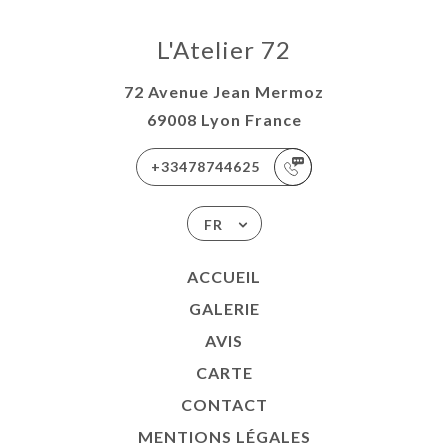
L'Atelier 72
72 Avenue Jean Mermoz
69008 Lyon France
+33478744625
FR
ACCUEIL
GALERIE
AVIS
CARTE
CONTACT
MENTIONS LÉGALES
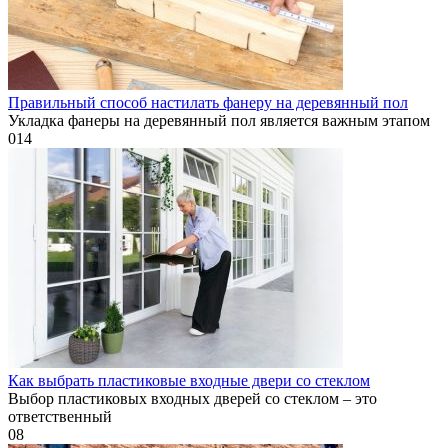
Правильный способ настилать фанеру на деревянный пол
Укладка фанеры на деревянный пол является важным этапом
0
14
Как выбрать пластиковые входные двери со стеклом
Выбор пластиковых входных дверей со стеклом – это
ответственный
0
8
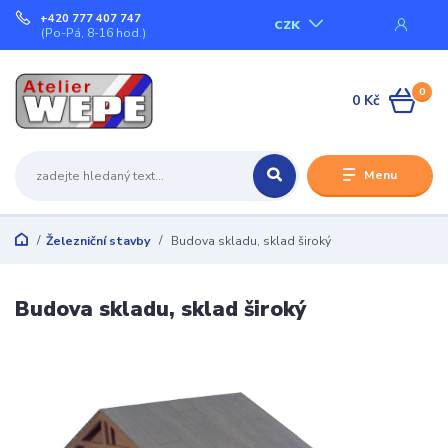
+420 777 407 747
CZK
(Po-Pá, 8-16 hod.)
0
0 Kč
Menu
Železniční stavby
Budova skladu, sklad široký
Budova skladu, sklad široký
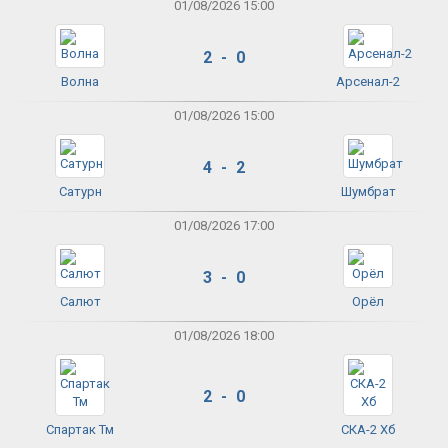
01/08/2026 15:00
2 - 0
Волна
Арсенал-2
01/08/2026 15:00
4 - 2
Сатурн
Шумбрат
01/08/2026 17:00
3 - 0
Салют
Орёл
01/08/2026 18:00
2 - 0
Спартак Тм
СКА-2 Хб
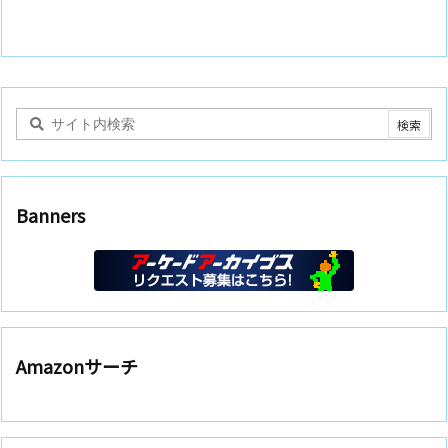
Banners
Amazonサーチ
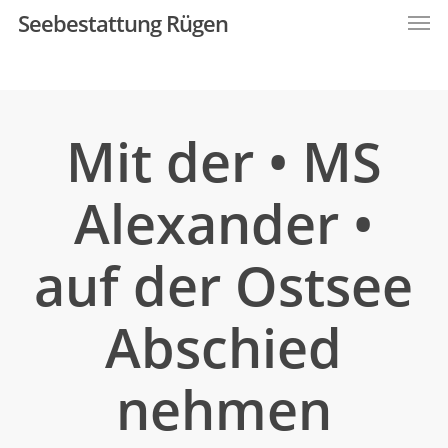
Men
Skip
Seebestattung Rügen
to
main
content
Mit der • MS
Alexander •
auf der Ostsee
Abschied
nehmen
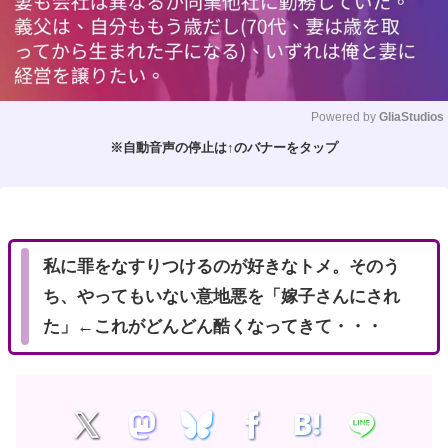
Powered by 
GliaStudios
※自動音声の停止は↑のバナーをタップ
M
u
t
e
私に罪をなすりつけるのが好きなトメ。そのう
ち、やってもいない意地悪を「嫁子さんにされ
た」←これがどんどん酷くなってきて・・・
:::::
> **What you are asked to do**: Would you print all the entries again exactly, minus any pictures?

> **Output**:
L'Atelier 72
72 Avenue Jean Mermoz
69008 Lyon France
+33478744625
FR
ACCUEIL
GALERIE
AVIS
CARTE
CONTACT
MENTIONS LÉGALES
Правильный способ настилать фанеру на деревянный пол
Укладка фанеры на деревянный пол является важным этапом
0
14
Как выбрать пластиковые входные двери со стеклом
Выбор пластиковых входных дверей со стеклом – это
ответственный
0
8
+420 777 407 747
CZK
(Po-Pá, 8-16 hod.)
0
0 Kč
Menu
Železniční stavby
Budova skladu, sklad široký
Budova skladu, sklad široký
01/08/2026 15:00
2 - 0
Волна
Арсенал-2
01/08/2026 15:00
4 - 2
Сатурн
Шумбрат
01/08/2026 17:00
3 - 0
Салют
Орёл
01/08/2026 18:00
2 - 0
Спартак Тм
СКА-2 Хб
Banners
Amazonサーチ
Men
Skip
Seebestattung Rügen
to
main
content
Mit der • MS
Alexander •
auf der Ostsee
Abschied
nehmen
Powered by 
GliaStudios
※自動音声の停止は↑のバナーをタップ
M
u
t
e
私に罪をなすりつけるのが好きなトメ。そのう
ち、やってもいない意地悪を「嫁子さんにされ
た」←これがどんどん酷くなってきて・・・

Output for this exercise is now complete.